Page-level text extractions:
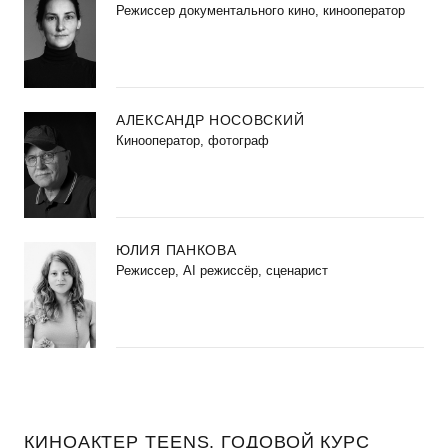
Режиссер документального кино, кинооператор
АЛЕКСАНДР НОСОВСКИЙ
Кинооператор, фотограф
ЮЛИЯ ПАНКОВА
Режиссер, AI режиссёр, сценарист
КИНОАКТЕР TEENS. ГОДОВОЙ КУРС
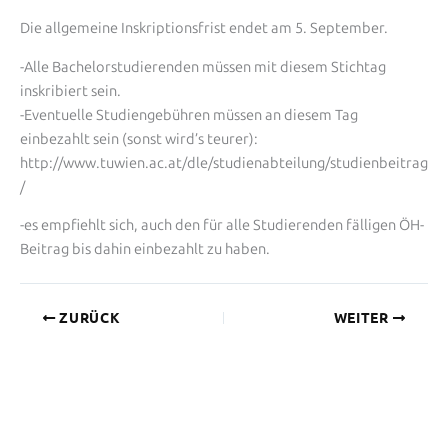
Die allgemeine Inskriptionsfrist endet am 5. September.
-Alle Bachelorstudierenden müssen mit diesem Stichtag
inskribiert sein.
-Eventuelle Studiengebühren müssen an diesem Tag
einbezahlt sein (sonst wird’s teurer):
http://www.tuwien.ac.at/dle/studienabteilung/studienbeitrag
/
-es empfiehlt sich, auch den für alle Studierenden fälligen ÖH-
Beitrag bis dahin einbezahlt zu haben.
ZURÜCK
WEITER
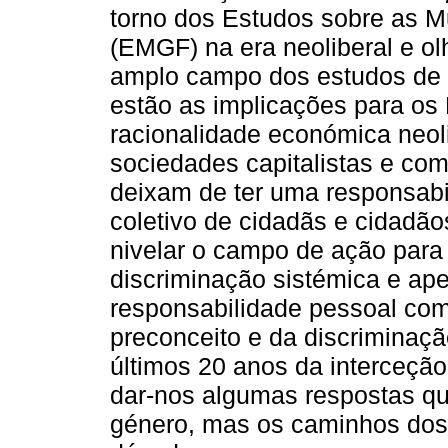
torno dos Estudos sobre as M
(EMGF) na era neoliberal e o
amplo campo dos estudos de g
estão as implicações para o
racionalidade económica neoli
sociedades capitalistas e co
deixam de ter uma responsabil
coletivo de cidadãs e cidadã
nivelar o campo de ação para
discriminação sistémica e ape
responsabilidade pessoal como
preconceito e da discriminaç
últimos 20 anos da interceção
dar-nos algumas respostas q
género, mas os caminhos dos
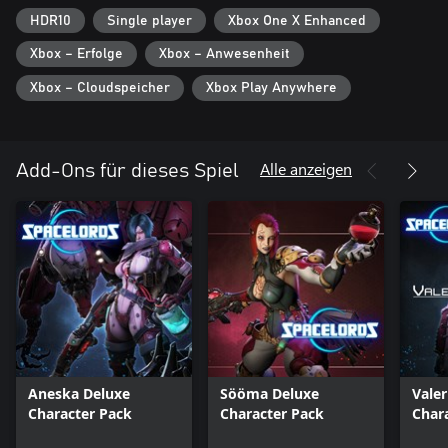
HDR10
Single player
Xbox One X Enhanced
Xbox – Erfolge
Xbox – Anwesenheit
Xbox – Cloudspeicher
Xbox Play Anywhere
Alle anzeigen
Add-Ons für dieses Spiel
Aneska Deluxe
Sööma Deluxe
Valer
Character Pack
Character Pack
Char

» **REQUIRED WORK**
Could you output all of the entries above exactly? Leave the pictures out.

» **ANSWER FOR THIS EXERCISE**
Режиссер документального кино, кинооператор
АЛЕКСАНДР НОСОВСКИЙ
Кинооператор, фотограф
ЮЛИЯ ПАНКОВА
Режиссер, AI режиссёр, сценарист
КИНОАКТЕР TEENS. ГОДОВОЙ КУРС
Die allgemeine Inskriptionsfrist endet am 5. September.
-Alle Bachelorstudierenden müssen mit diesem Stichtag
inskribiert sein.
-Eventuelle Studiengebühren müssen an diesem Tag
einbezahlt sein (sonst wird’s teurer):
http://www.tuwien.ac.at/dle/studienabteilung/studienbeitrag
/
-es empfiehlt sich, auch den für alle Studierenden fälligen ÖH-
Beitrag bis dahin einbezahlt zu haben.
ZURÜCK
WEITER
torno dos Estudos sobre as M
(EMGF) na era neoliberal e o
amplo campo dos estudos de g
estão as implicações para o
racionalidade económica neoli
sociedades capitalistas e co
deixam de ter uma responsabil
coletivo de cidadãs e cidadã
nivelar o campo de ação para
discriminação sistémica e ape
responsabilidade pessoal como
preconceito e da discriminaç
últimos 20 anos da interceção
dar-nos algumas respostas q
género, mas os caminhos dos
HDR10
Single player
Xbox One X Enhanced
Xbox – Erfolge
Xbox – Anwesenheit
Xbox – Cloudspeicher
Xbox Play Anywhere
Alle anzeigen
Add-Ons für dieses Spiel
Aneska Deluxe
Sööma Deluxe
Valer
Character Pack
Character Pack
Char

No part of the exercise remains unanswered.